Equivalency of RO versus Carbon Based Treatment Processes
With the carbon based treatment train like that at HRSD being increasingly considered, a number of recent research studies have focused on the equivalency of treatment between the two approaches. Water Environment and Reuse Foundation project 13-03 Critical Control Point Assessment to Quantify Robustness and Reliability of Multiple Treatment Barriers of a DPR Scheme reviewed both an RO treatment process similar to that at OCSD in California, with a carbon based treatment train similar to that at HRSD. Utilizing the Hazard Analysis and Critical Control Point Methodology, a system commonly used in the food industry and increasingly being applied to potable reuse and drinking water applications. HACCP provides a framework for ensuring that the water being produced from a DPR facility is safe and ready for further drinking water treatment or direct blending into a distribution system rather than waiting for end-of-pipe testing to provide a moment-in-time snapshot of the quality of a given sample of water.

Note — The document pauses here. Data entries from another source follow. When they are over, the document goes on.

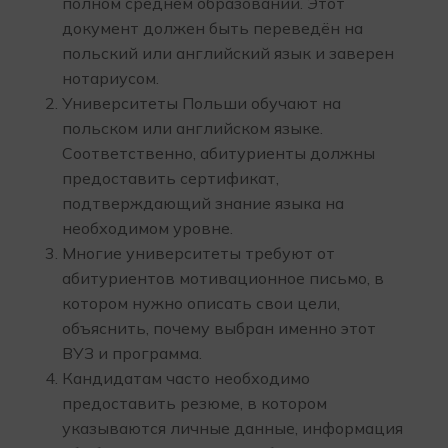
полном среднем образовании. Этот
документ должен быть переведён на
польский или английский язык и заверен
нотариусом.
Университеты Польши обучают на
польском или английском языке.
Соответственно, абитуриенты должны
предоставить сертификат,
подтверждающий знание языка на
необходимом уровне.
Многие университеты требуют от
абитуриентов мотивационное письмо, в
котором нужно описать свои цели,
объяснить, почему выбран именно этот
ВУЗ и программа.
Кандидатам часто необходимо
предоставить резюме, в котором
указываются личные данные, информация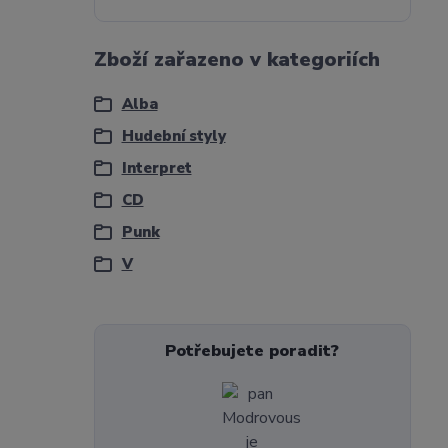
Zboží zařazeno v kategoriích
Alba
Hudební styly
Interpret
CD
Punk
V
Potřebujete poradit?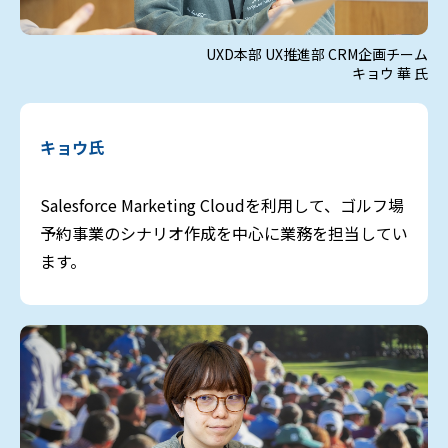
UXD本部 UX推進部 CRM企画チーム
キョウ 華 氏
キョウ氏
Salesforce Marketing Cloudを利用して、ゴルフ場
予約事業のシナリオ作成を中心に業務を担当してい
ます。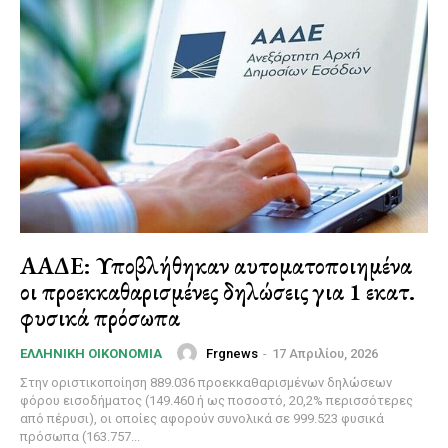
ΑΑΔΕ: Υποβλήθηκαν αυτοματοποιημένα
οι προεκκαθαρισμένες δηλώσεις για 1 εκατ.
φυσικά πρόσωπα
Frgnews
-
17 Απριλίου, 2026
ΕΛΛΗΝΙΚΉ ΟΙΚΟΝΟΜΊΑ
Στην οριστικοποίηση 889.036 προεκκαθαρισμένων δηλώσεων
φόρου εισοδήματος (149.460 ή ως ποσοστό, 20,2% περισσότερες
από πέρυσι), οι οποίες αφορούν συνολικά σε 999.523 φυσικά
πρόσωπα (163.757...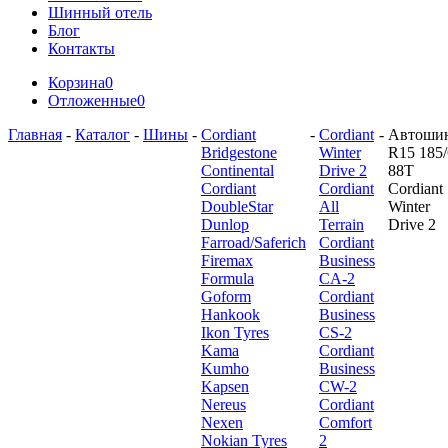
Шинный отель
Блог
Контакты
Корзина
0
Отложенные
0
Главная
-
Каталог
-
Шины
-
Cordiant
-
Cordiant
-
Автоши
Bridgestone
Winter
R15 185/
Continental
Drive 2
88T
Cordiant
Cordiant
Cordiant
DoubleStar
All
Winter
Dunlop
Terrain
Drive 2
Farroad/Saferich
Cordiant
Firemax
Business
Formula
CA-2
Goform
Cordiant
Hankook
Business
Ikon Tyres
CS-2
Kama
Cordiant
Kumho
Business
Kapsen
CW-2
Nereus
Cordiant
Nexen
Comfort
Nokian Tyres
2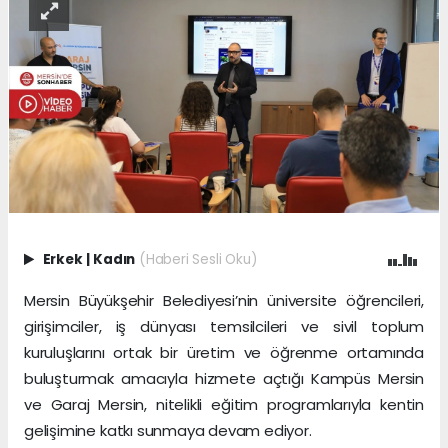
Erkek
|
Kadın
(Haberi Sesli Oku)
Mersin Büyükşehir Belediyesi’nin üniversite öğrencileri,
girişimciler, iş dünyası temsilcileri ve sivil toplum
kuruluşlarını ortak bir üretim ve öğrenme ortamında
buluşturmak amacıyla hizmete açtığı Kampüs Mersin
ve Garaj Mersin, nitelikli eğitim programlarıyla kentin
gelişimine katkı sunmaya devam ediyor.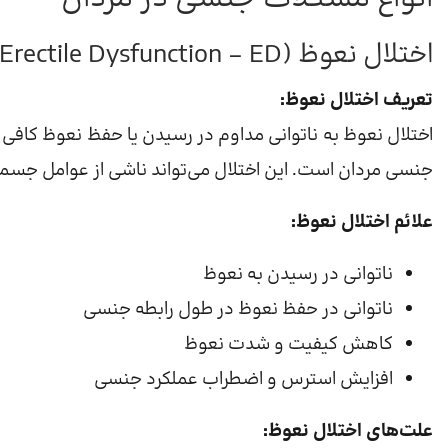
اختلال نعوظ (Erectile Dysfunction – ED)
تعریف اختلال نعوظ:
اختلال نعوظ به ناتوانی مداوم در رسیدن یا حفظ نعوظ کافی 
جنسی مردان است. این اختلال می‌تواند ناشی از عوامل جسمی، 
علائم اختلال نعوظ:
ناتوانی در رسیدن به نعوظ
ناتوانی در حفظ نعوظ در طول رابطه جنسی
کاهش کیفیت و شدت نعوظ
افزایش استرس و اضطراب عملکرد جنسی
علت‌های اختلال نعوظ: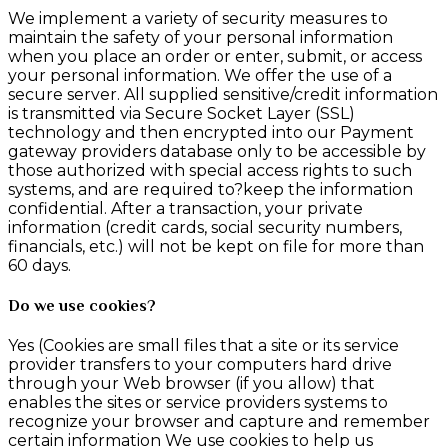
We implement a variety of security measures to
maintain the safety of your personal information
when you place an order or enter, submit, or access
your personal information. We offer the use of a
secure server. All supplied sensitive/credit information
is transmitted via Secure Socket Layer (SSL)
technology and then encrypted into our Payment
gateway providers database only to be accessible by
those authorized with special access rights to such
systems, and are required to?keep the information
confidential. After a transaction, your private
information (credit cards, social security numbers,
financials, etc.) will not be kept on file for more than
60 days.
Do we use cookies?
Yes (Cookies are small files that a site or its service
provider transfers to your computers hard drive
through your Web browser (if you allow) that
enables the sites or service providers systems to
recognize your browser and capture and remember
certain information We use cookies to help us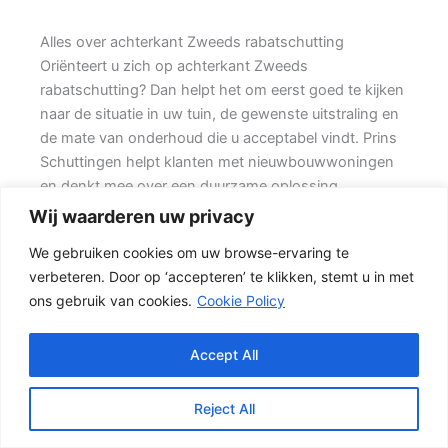
Alles over achterkant Zweeds rabatschutting
Oriënteert u zich op achterkant Zweeds
rabatschutting? Dan helpt het om eerst goed te kijken
naar de situatie in uw tuin, de gewenste uitstraling en
de mate van onderhoud die u acceptabel vindt. Prins
Schuttingen helpt klanten met nieuwbouwwoningen
en denkt mee over een duurzame oplossing.
Wij waarderen uw privacy
Een nette tuinafscheiding vraagt om meer dan alleen
We gebruiken cookies om uw browse-ervaring te
een paar schermen en palen. Wilt u vooral een luxe
verbeteren. Door op ‘accepteren’ te klikken, stemt u in met
uitstraling, dan kan een hout-beton schutting met
ons gebruik van cookies.
Cookie Policy
hoge betonplaat of zwarte accenten goed passen.
Daarom is persoonlijk advies vaak beter dan alleen
online een standaardprijs bekijken.
Accept All
Welke schutting past bij uw tuin?
Reject All
Een hout-beton schutting is populair omdat deze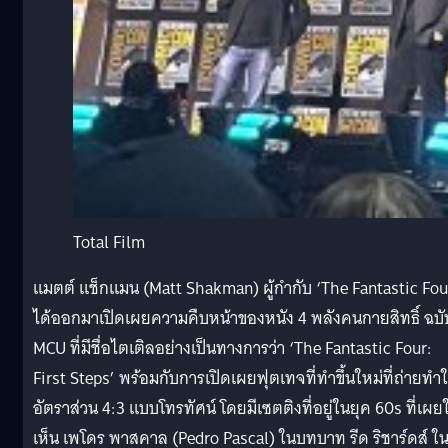
Total Film
แมตต์ แช็กแมน (Matt Shakman) ผู้กำกับ ‘The Fantastic Fou
ได้ออกมาเปิดเผยความคืบหน้าของหนัง 4 พลังคนกายสิทธิ์ ฉบั
MCU ที่มีชื่อไตเติลอย่างเป็นทางการว่า ‘The Fantastic Four:
First Steps’ พร้อมกับการเปิดเผยฟุตเทจที่ทำขึ้นใหม่ที่ถ่ายทำ
อัตราส่วน 4:3 แบบโทรทัศน์ โดยมีเซตติงที่อยู่ในยุค 60s ที่เผยใ
เห็น เพโดร พาสคาล (Pedro Pascal) ในบทบาท รีด ริชาร์ดส์ ใ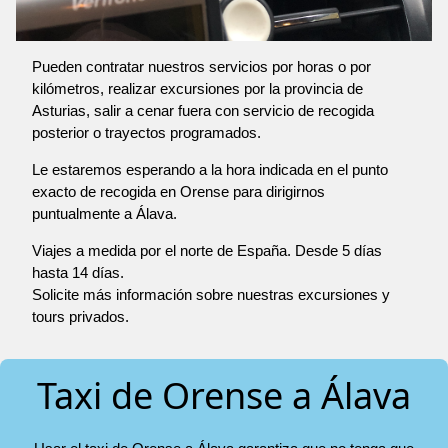
Pueden contratar nuestros servicios por horas o por
kilómetros, realizar excursiones por la provincia de
Asturias, salir a cenar fuera con servicio de recogida
posterior o trayectos programados.
Le estaremos esperando a la hora indicada en el punto
exacto de recogida en Orense para dirigirnos
puntualmente a Álava.
Viajes a medida por el norte de España. Desde 5 días
hasta 14 días.
Solicite más información sobre nuestras excursiones y
tours privados.
Taxi de Orense a Álava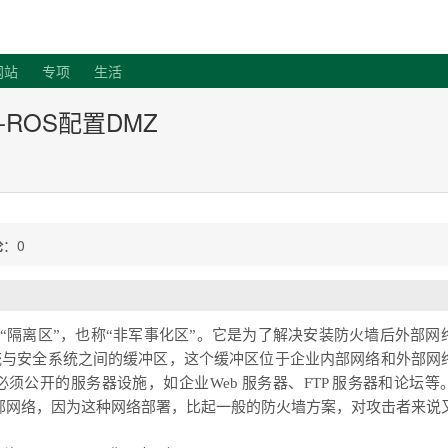
客
网站
专项
生活
ROS配置DMZ
论
：0
写，中文名称为“隔离区”，也称“非军事化区”。它是为了解决安装防火墙后外部
统与安全系统之间的缓冲区，这个缓冲区位于企业内部网络和外部网
公开的服务器设施，如企业Web 服务器、FTP 服务器和论坛等
内部网络，因为这种网络部署，比起一般的防火墙方案，对攻击者来说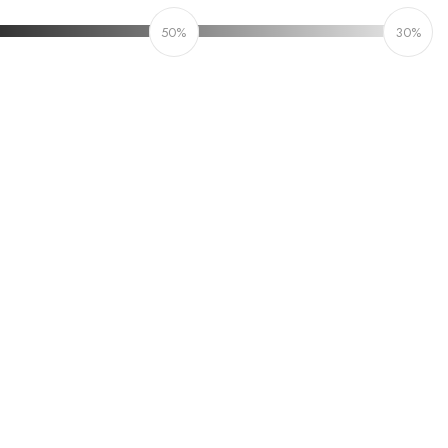
50%
30%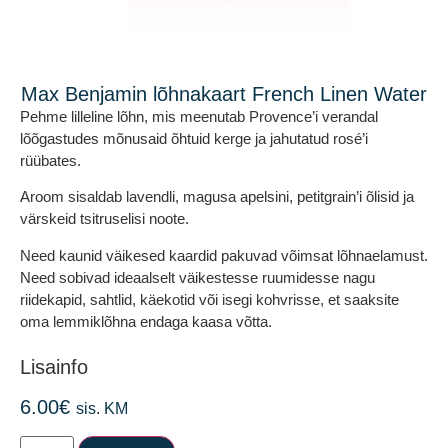
Max Benjamin lõhnakaart French Linen Water
Pehme lilleline lõhn, mis meenutab Provence’i verandal
lõõgastudes mõnusaid õhtuid kerge ja jahutatud rosé’i
rüübates.
Aroom sisaldab lavendli, magusa apelsini, petitgrain’i õlisid ja
värskeid tsitruselisi noote.
Need kaunid väikesed kaardid pakuvad võimsat lõhnaelamust.
Need sobivad ideaalselt väikestesse ruumidesse nagu
riidekapid, sahtlid, käekotid või isegi kohvrisse, et saaksite
oma lemmiklõhna endaga kaasa võtta.
Lisainfo
6.00
€
sis. KM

HACCP, or at a minimum the use of CCPs, has been applied at a number of water recycling projects in order to demonstrate the management of microbiological and chemical risk via multiple barrier processes. CCPs are points in the treatment process that are specifically designed to reduce, prevent, or eliminate a human health hazard and for which controls exist to ensure the proper performance of that process.
Based on an analysis of both microbial and chemical water quality risks from literature and operating plant data, CCPs were identified on both treatment trains that could ensure that treated water provided could meet both EPA primary drinking water MCLs as well as the 12 log virus, 10 log giardia and 10 log cryptosporidium removal mandated in California for indirect potable reuse projects.
An additional detailed study including the use of a wealth of full scale data enabled a statistical analysis of each treatment train using Monte Carlo analysis. This also showed both trains to be robust, reliable trains capable of protecting public health. (It should be noted that the carbon based train as shown above will not remove levels of nitrate if they are present in the treated wastewater effluent, but will rely on biological treatment).
Different drivers for water reuse, a different location of facility and different regulatory histories have driven different approaches to technology selection. While well entrenched in California and Texas for potable reuse, the east coast is seeing a trend toward carbon based treatment systems. Although early groundwater systems in California (Montebello Forebay) and Texas (Fred Harvey) did not use reverse osmosis membranes, since the success of OCWD’s reverse osmosis based treatment this has become seen as the best technological solution.
With increasing challenges of brine removal and disposal, especially for inland or environmentally sensitive coastline, coupled with energy challenges, carbon based treatment is increasingly seen as an alternative. The future may even hold the adoption of carbon based systems, or hybrid RO-carbon based systems, in the current stronghold areas of RO.